Dimas.. dimas... sebagai kakak, gue pasti ngerti apa yang harus gue lakuin. Tapi kali ini tiba-tiba Dimas, adik gue, menjadi lebih dewasa dari pada gue. What’s going on..

Setelah enam bulan yang lalu papa meninggal, suasana rumah sungguh berbeda. Tentu saja, karena semua berubah menjadi duka. Papa yang selalu mengisi atmosfir kebahagiaan dengan hangatnya perhatian tak lagi ada disampingku. Dimas, mendadak tak bernafsu melakukan apapun. Panggilan kerja dari Jepang yang selama ini dia impikan ditelantarkannya begitu saja. Papa meninggal tanpa wasiat apapun, tak heran mama yang dari awal mendampingi papa, merasa bertanggung jawab atas perusahaan yang bertahun-tahun dibangun papa. Perasaan antara kehilangan suami dan rasa tanggung jawab atas masa depan perusahaan membuat mama dilema.
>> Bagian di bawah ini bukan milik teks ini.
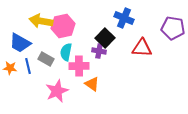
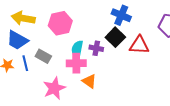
yellow arrow: (41, 21) -> (23, 18), moved
black square: (105, 38) -> (115, 37), moved
cyan semicircle: (66, 52) -> (77, 49), moved

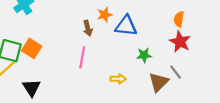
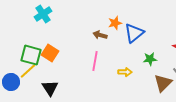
blue triangle: (126, 26) -> (134, 33), turned -45
brown arrow: (88, 28) -> (100, 35), turned 120
yellow arrow: (118, 79) -> (125, 72), moved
Tak jarang mama harus pulang malam karena pekerjaan ini.
Aku yang merasa kasihan dengan keadaan mama malah tak bisa melakukan apa-apa. pernah suatu kali mama memintaku mengurus perusahaan papa, tapi aku tak punya keahlian manajemen. Restoran cina milikku saja bukan aku manajernya tapi Dini, sahabatku. Sedang Dimas dengan segudang kepintarannya justru sibuk dengan dunia otomotif. Walaupun sempat menolak ajakan mama untuk membantu mengelola perusahaan, akhirnya luluh juga hatinya.
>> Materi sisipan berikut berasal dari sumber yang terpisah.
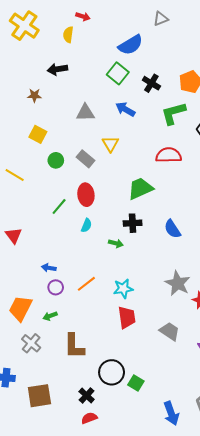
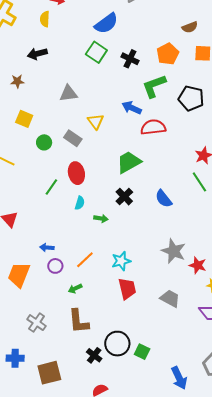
blue arrow: (125, 109) -> (132, 108), moved
black cross: (133, 223) -> (124, 197), turned -36
green arrow: (116, 243) -> (101, 218), moved
orange trapezoid: (20, 308) -> (19, 275), moved
green arrow: (50, 316) -> (75, 289), moved
black cross: (87, 395) -> (94, 355), moved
“halo Ren? Ren! elo dengerin gue kan?”
Gue nglamun “iya denger! Lo jadi sok perhatian gini sih..”
“gue khawatirin mama, Ren. Lo juga jangan pacaran terus lah sama sii.. siapa itu, pacar lo? Udah putusin aja cowok lo itu”. Dimas lama-lama ngeselin...

Pertengahan Juli 2012. It’s over, Sam!
Setengah jam lebih aku menunggu kedatangan Samy di kafe yang sudah kita sepakati untuk bertemu. Air putih 2 gelas pun sudah kuteguk habis. Pelayan menghampiriku untuk menawarkan pesanan tapi aku bilang masih menunggu teman. Aku hubungi hp Samy, tak ada jawaban. Aku mengutuknya dalam hati karena keterlabatan ini. Tega sekali dia membiarkan aku, pacarnya, menunggu terlalu lama tanpa kabar. 45 menit berlalu. Tak jauh dari tempat dudukku, lelaki berkemeja hitam-putih motif kotak-kotak menghampiriku sambil melambaikan tangan. Aku acuh. Aku mencoba mengingat-ingat kalimat yang telah kususun rapi.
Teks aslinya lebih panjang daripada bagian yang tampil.